Moon has said he will use both dialogue and pressure to resolve the standoff over North Korea's nuclear and missile programs. Ruler Kim Jong-Un has said he would not give up nuclear ambitions until the U.S. ceases its hostility towards Pyongyang. Given the "comprehensive" nature of the talks, the headstrong regime may also bring up South Korea-US joint military drills, the dispatch of US strategic assets, the deployment of the US' Terminal High Altitude Area Defense here, and other issues from which Seoul could not budge.

He also offered to hold reunions of families torn apart by the war on October 4, Korea's lunar fall harvest holiday and the 10th anniversary of the second inter-Korean summit.

If held, it would be the first high-level talks between the Koreas since December 2015, when the sides met in a failed effort to build on an agreement to end an armed border confrontation in the fall of that year.

South Korea on Monday offered talks with North Korea to ease animosities along their tense border and resume reunions of families separated by their war in the 1950s.

Seoul wants to have the meeting at Tongilgak, a North Korean building in the truce village of Panmunjom, the South Korean Ministry of National Defence said on Monday (17 July). Three people, including the general secretary of the Korean Red Cross, would attend the August 1 discussions if they are given the green light, the group said in its statement.

Iron ore imports from North Korea surged, with China arguing that the United Nations sanctions resolution allows for trade if the income is used for the livelihood of civilians.
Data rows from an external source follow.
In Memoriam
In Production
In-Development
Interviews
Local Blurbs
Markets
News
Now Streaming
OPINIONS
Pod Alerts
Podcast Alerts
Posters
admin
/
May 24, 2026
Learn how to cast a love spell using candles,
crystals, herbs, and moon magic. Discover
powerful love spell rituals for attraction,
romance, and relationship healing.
Analysts say South Korea may be willing to suspend loudspeaker broadcasts at the border that are highly critical of the North Korean leader to re-establish contact.

He said that Seoul will "was not the collapse of the North or the unification through absorption of the North", and urged Pyongyang to re-establish the channels of communication inter-Korean.
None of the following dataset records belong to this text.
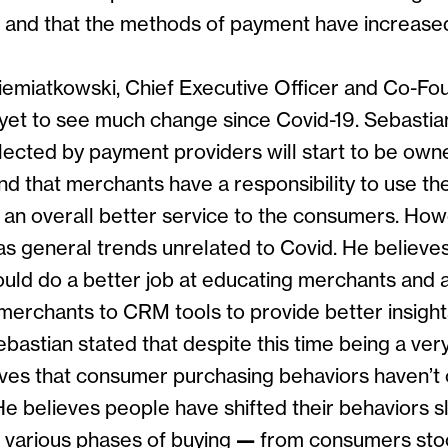
s and that the methods of payment have increase
iemiatkowski, Chief Executive Officer and Co-Fou
 yet to see much change since Covid-19. Sebastian
llected by payment providers will start to be own
d that merchants have a responsibility to use the
d an overall better service to the consumers. Ho
as general trends unrelated to Covid. He believe
ould do a better job at educating merchants and a
merchants to CRM tools to provide better insigh
bastian stated that despite this time being a very
lieves that consumer purchasing behaviors haven’
 He believes people have shifted their behaviors sl
 various phases of buying
—
from consumers stoc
Seoul's Unification Ministry says these latest proposals are in line with President Moon Jae-in's dual track policy to pursue both engagement with the Kim Jong Un government while also supporting USA led sanctions to pressure Pyongyang to halt its nuclear and ballistic missiles programs.

"But I'm not sure if North/South Korea dialogue could be an important trigger point that could change the mood", he said. Both sides moved to take down loudspeakers and halt all propaganda broadcasts after the agreement, but the broadcasts were resumed under the Park Geun-hye administration in January 2016 following North Korea's fourth nuclear test.
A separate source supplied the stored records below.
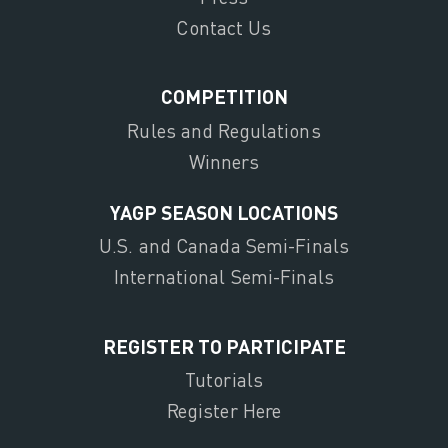
Contact Us
COMPETITION
Rules and Regulations
Winners
YAGP SEASON LOCATIONS
U.S. and Canada Semi-Finals
International Semi-Finals
REGISTER TO PARTICIPATE
Tutorials
Register Here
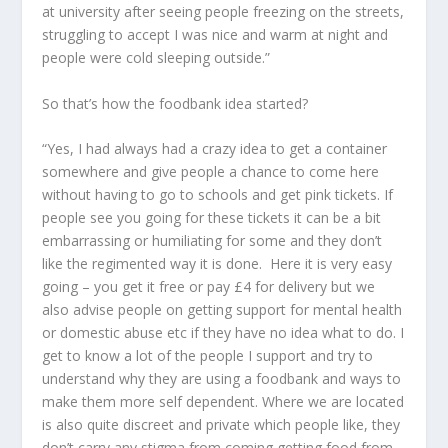
at university after seeing people freezing on the streets,
struggling to accept I was nice and warm at night and
people were cold sleeping outside.”
So that’s how the foodbank idea started?
“Yes, I had always had a crazy idea to get a container
somewhere and give people a chance to come here
without having to go to schools and get pink tickets. If
people see you going for these tickets it can be a bit
embarrassing or humiliating for some and they don’t
like the regimented way it is done. Here it is very easy
going – you get it free or pay £4 for delivery but we
also advise people on getting support for mental health
or domestic abuse etc if they have no idea what to do. I
get to know a lot of the people I support and try to
understand why they are using a foodbank and ways to
make them more self dependent. Where we are located
is also quite discreet and private which people like, they
don’t carry any stigma from coming getting food from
"[We] hope the DPRK Red Cross Society will respond to our suggestion through the liaison office of the South and North Korean Red Cross in Panmunjom", Kim said. The conflict concluded with an armistice rather than a peace treaty and the two Koreas are still technically at war, so that cross-border communications, letters or telephone calls are prohibited.

"We can never allow a war on the Korean Peninsula ever again". "We also hope that the global community will understand and support constructive efforts of both parties".